> _Goal of the exercise_
If a line in the records below contains the word "scrollbar", return that line.

◇ ◇ ◇ ◇ ◇

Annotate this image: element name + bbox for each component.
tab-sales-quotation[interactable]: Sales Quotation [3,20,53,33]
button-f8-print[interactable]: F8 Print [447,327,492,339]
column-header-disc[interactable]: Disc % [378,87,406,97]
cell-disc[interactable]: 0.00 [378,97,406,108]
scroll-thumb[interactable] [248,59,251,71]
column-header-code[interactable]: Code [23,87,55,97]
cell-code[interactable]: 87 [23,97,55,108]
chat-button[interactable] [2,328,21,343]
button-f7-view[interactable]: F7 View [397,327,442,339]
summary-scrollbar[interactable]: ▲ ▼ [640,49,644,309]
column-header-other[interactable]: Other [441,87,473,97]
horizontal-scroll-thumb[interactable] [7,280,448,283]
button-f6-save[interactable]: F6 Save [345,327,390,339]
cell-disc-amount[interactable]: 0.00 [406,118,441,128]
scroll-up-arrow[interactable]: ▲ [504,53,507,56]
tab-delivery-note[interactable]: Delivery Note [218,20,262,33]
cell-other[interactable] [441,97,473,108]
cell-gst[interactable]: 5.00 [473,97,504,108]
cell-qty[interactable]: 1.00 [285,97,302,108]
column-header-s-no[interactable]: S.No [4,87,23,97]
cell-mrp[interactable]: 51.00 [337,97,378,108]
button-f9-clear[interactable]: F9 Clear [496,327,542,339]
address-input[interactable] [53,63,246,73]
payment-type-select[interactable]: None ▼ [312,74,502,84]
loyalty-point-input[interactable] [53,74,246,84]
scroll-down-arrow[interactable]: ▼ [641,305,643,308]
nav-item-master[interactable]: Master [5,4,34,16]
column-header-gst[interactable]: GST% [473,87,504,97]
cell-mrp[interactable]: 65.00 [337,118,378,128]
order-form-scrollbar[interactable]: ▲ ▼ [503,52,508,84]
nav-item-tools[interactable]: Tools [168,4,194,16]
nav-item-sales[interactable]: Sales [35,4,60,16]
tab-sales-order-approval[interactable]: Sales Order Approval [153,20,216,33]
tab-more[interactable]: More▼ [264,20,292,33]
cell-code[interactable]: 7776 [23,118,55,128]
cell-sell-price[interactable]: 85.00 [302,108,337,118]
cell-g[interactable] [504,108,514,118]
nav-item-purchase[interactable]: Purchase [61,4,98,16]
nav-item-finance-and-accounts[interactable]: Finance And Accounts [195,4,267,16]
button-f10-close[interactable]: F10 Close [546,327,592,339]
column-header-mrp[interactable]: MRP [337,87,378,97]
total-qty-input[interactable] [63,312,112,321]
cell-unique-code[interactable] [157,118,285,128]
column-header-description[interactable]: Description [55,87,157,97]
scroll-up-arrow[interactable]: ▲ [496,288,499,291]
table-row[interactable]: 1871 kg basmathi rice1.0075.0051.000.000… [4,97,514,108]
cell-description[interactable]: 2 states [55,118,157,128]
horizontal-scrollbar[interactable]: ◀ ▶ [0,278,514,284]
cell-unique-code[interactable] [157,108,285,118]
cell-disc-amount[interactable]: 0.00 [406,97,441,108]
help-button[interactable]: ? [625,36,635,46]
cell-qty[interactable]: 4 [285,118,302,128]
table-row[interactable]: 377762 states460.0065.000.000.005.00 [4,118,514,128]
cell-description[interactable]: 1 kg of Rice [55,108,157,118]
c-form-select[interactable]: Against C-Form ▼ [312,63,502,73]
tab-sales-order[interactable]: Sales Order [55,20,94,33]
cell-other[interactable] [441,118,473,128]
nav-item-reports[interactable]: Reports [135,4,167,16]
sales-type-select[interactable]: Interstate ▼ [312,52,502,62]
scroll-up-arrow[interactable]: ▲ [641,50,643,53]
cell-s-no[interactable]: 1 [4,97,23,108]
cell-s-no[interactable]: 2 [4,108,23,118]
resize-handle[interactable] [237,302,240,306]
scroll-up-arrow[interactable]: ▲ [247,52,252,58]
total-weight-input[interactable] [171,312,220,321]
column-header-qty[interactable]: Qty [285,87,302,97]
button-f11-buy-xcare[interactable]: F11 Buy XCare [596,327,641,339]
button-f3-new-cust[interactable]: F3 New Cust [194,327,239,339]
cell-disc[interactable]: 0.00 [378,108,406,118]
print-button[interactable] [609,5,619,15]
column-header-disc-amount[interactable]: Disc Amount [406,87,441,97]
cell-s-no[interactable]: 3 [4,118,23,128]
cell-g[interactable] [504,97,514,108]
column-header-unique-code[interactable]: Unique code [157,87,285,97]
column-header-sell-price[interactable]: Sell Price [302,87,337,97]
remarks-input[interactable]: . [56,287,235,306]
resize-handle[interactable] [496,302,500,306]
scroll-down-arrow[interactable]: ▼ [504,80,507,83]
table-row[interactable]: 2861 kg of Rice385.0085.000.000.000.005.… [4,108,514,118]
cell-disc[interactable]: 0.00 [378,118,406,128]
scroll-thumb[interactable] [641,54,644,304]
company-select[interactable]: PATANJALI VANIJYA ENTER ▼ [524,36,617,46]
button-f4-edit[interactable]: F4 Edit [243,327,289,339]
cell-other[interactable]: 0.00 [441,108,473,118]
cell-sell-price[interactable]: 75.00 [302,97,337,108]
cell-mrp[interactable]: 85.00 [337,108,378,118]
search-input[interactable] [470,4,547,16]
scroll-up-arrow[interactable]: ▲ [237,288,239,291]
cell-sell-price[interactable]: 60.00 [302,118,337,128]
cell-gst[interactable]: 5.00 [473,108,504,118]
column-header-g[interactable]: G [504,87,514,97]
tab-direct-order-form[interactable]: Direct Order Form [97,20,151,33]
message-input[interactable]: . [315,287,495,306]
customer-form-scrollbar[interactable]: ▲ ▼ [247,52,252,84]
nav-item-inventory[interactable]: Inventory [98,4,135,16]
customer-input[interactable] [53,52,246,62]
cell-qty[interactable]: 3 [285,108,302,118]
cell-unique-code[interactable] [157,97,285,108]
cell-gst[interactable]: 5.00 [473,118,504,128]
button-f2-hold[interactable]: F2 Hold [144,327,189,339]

◇ ◇ ◇ ◇ ◇

> _Solution_
summary-scrollbar[interactable]: ▲ ▼ [640,49,644,309]
order-form-scrollbar[interactable]: ▲ ▼ [503,52,508,84]
horizontal-scrollbar[interactable]: ◀ ▶ [0,278,514,284]
customer-form-scrollbar[interactable]: ▲ ▼ [247,52,252,84]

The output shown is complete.